Saved data entries:
== Segment start ==
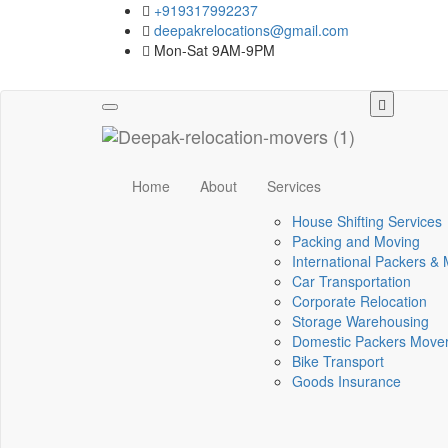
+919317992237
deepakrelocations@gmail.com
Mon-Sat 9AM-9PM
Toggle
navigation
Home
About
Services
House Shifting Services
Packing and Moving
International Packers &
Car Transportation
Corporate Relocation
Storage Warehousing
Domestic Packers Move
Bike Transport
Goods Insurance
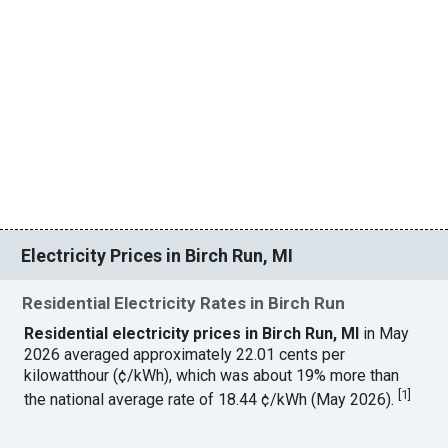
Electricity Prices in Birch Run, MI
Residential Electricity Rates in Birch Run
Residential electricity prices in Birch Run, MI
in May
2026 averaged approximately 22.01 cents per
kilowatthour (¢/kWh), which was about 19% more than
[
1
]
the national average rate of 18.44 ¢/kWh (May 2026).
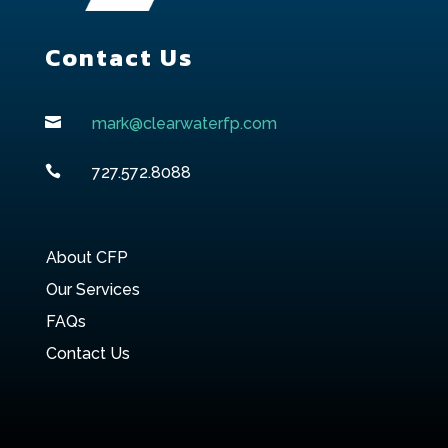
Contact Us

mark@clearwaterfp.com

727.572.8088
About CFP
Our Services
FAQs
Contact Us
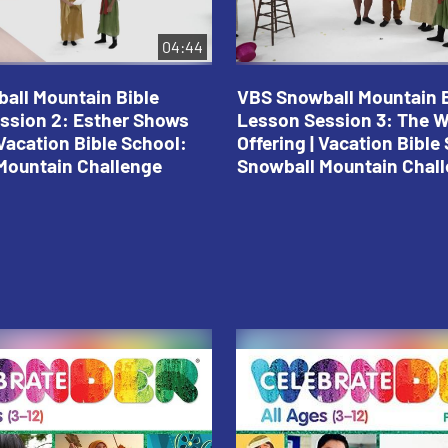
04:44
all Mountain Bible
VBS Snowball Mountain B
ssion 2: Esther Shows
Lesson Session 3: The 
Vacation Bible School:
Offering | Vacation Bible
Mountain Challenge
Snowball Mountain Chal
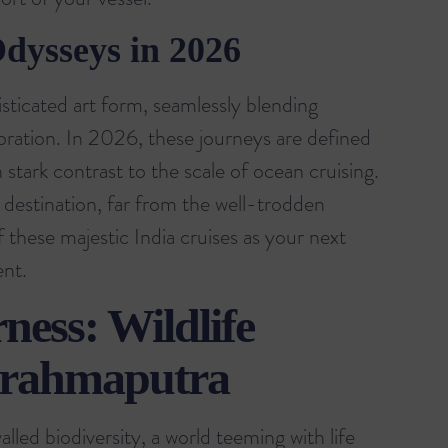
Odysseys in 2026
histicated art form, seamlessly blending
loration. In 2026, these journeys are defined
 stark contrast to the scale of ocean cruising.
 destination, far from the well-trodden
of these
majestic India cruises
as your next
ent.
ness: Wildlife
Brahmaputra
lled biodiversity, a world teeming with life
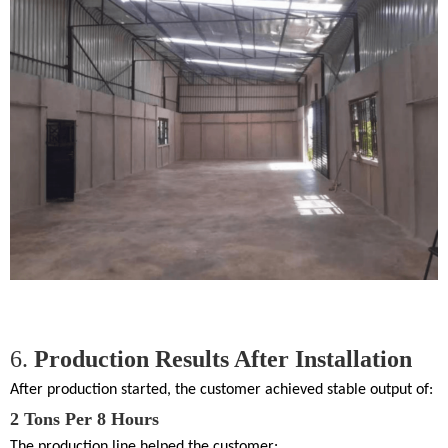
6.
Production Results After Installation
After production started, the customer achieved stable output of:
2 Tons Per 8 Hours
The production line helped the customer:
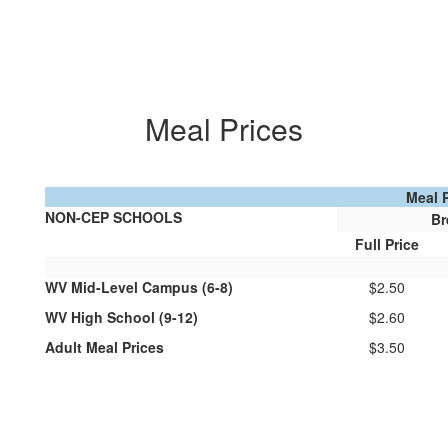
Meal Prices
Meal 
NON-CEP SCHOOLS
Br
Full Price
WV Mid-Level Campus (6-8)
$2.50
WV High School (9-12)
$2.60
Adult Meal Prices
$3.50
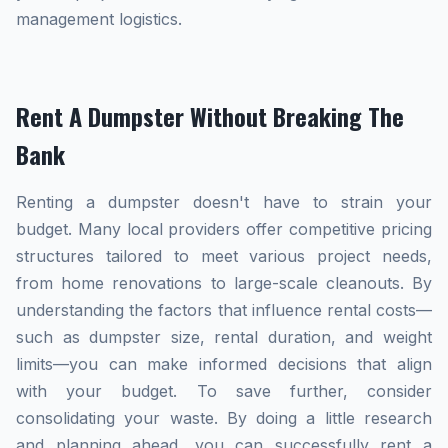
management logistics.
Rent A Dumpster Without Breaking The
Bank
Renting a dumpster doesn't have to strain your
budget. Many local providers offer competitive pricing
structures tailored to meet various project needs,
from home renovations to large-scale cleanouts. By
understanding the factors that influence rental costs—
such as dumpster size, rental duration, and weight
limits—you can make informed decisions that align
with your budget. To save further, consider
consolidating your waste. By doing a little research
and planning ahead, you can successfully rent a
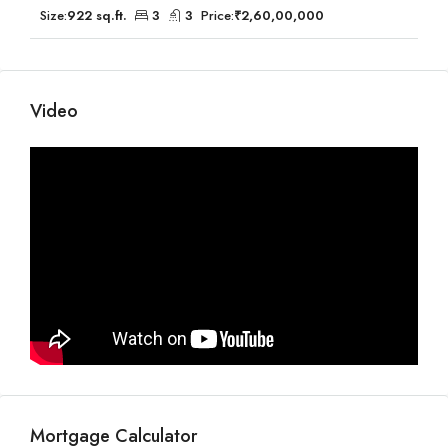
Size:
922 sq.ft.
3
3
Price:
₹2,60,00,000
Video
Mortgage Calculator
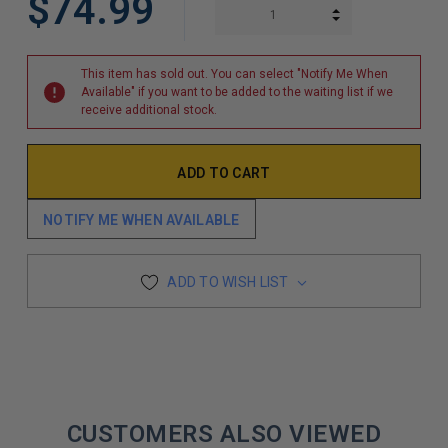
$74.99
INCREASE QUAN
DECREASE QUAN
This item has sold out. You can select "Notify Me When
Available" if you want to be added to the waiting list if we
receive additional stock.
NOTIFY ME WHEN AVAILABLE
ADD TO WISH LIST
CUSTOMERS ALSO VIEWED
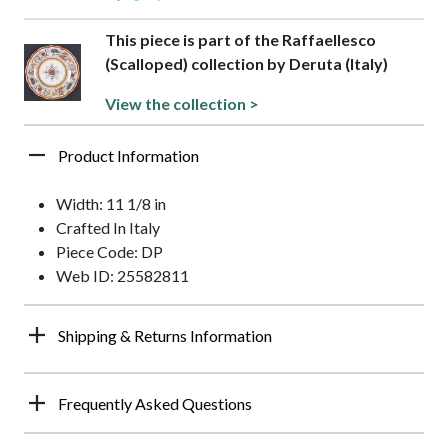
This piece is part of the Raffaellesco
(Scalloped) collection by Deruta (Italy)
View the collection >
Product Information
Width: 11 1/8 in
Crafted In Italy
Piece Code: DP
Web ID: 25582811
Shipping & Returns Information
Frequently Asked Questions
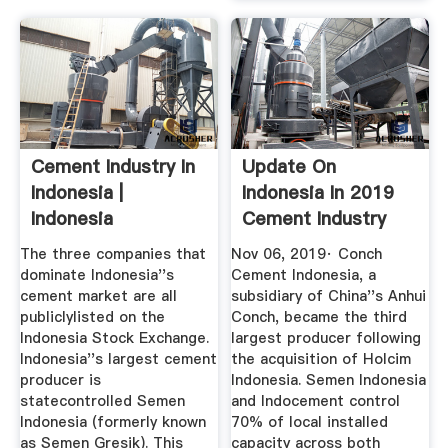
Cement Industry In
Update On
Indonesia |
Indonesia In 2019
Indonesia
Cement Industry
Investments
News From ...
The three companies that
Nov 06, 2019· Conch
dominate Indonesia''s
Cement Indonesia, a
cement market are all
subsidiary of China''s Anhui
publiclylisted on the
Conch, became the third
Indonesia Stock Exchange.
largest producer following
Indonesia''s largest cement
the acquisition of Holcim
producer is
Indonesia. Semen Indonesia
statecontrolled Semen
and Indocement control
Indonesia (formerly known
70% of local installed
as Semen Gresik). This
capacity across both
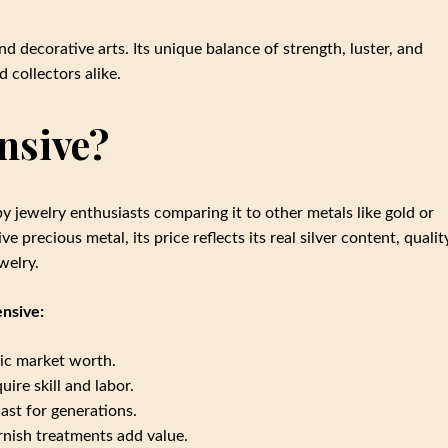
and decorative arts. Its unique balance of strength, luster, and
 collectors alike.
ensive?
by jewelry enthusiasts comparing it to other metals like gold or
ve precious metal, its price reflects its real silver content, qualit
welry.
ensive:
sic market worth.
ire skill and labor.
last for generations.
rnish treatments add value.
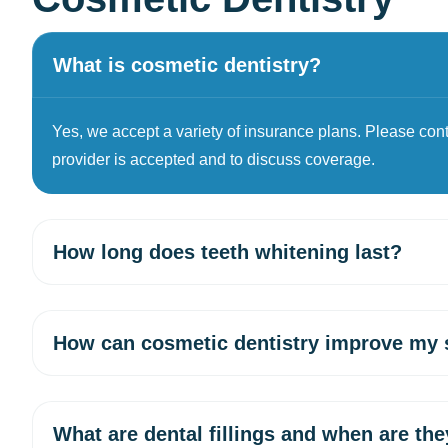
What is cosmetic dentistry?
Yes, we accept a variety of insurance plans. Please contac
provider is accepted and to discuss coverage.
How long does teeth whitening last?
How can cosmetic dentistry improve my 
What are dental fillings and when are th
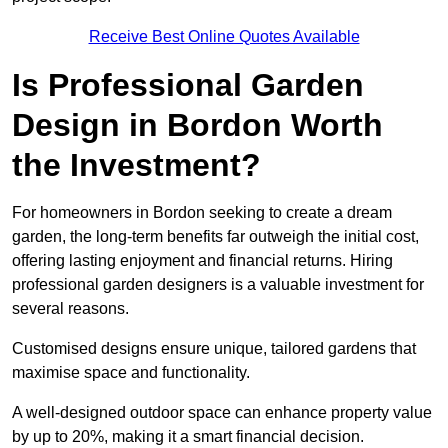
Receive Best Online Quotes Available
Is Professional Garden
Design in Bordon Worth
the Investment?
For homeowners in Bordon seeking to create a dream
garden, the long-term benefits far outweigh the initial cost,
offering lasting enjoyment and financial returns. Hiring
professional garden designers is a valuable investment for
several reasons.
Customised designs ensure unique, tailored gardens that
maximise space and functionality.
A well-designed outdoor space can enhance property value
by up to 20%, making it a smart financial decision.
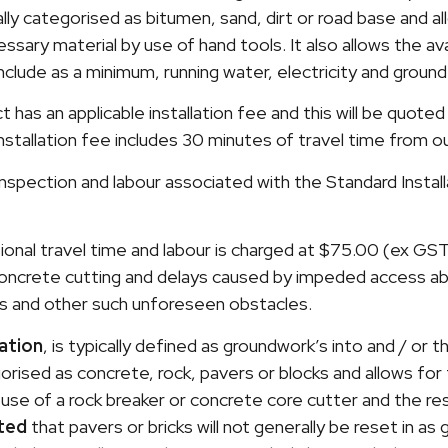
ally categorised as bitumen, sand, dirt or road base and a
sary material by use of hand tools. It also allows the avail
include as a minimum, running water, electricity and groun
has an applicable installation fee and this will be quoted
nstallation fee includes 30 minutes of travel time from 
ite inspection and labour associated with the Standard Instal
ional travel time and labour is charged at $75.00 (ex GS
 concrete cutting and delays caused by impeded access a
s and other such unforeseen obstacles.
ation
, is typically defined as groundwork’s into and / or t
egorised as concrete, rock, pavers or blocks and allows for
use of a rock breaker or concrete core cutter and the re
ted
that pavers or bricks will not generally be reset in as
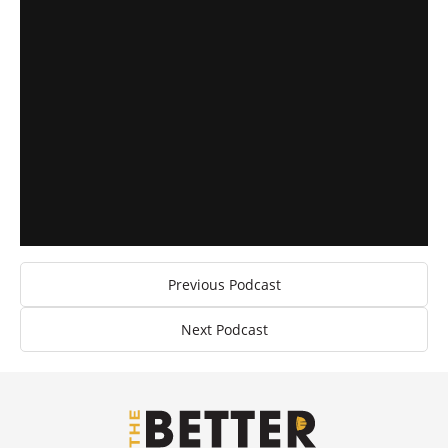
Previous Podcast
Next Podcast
== Segment end ==
Only the lines of the data holding the string "defined" are wanted; copy each of them.

loration. In 2026, these journeys are defined
, is typically defined as groundwork’s into and / or t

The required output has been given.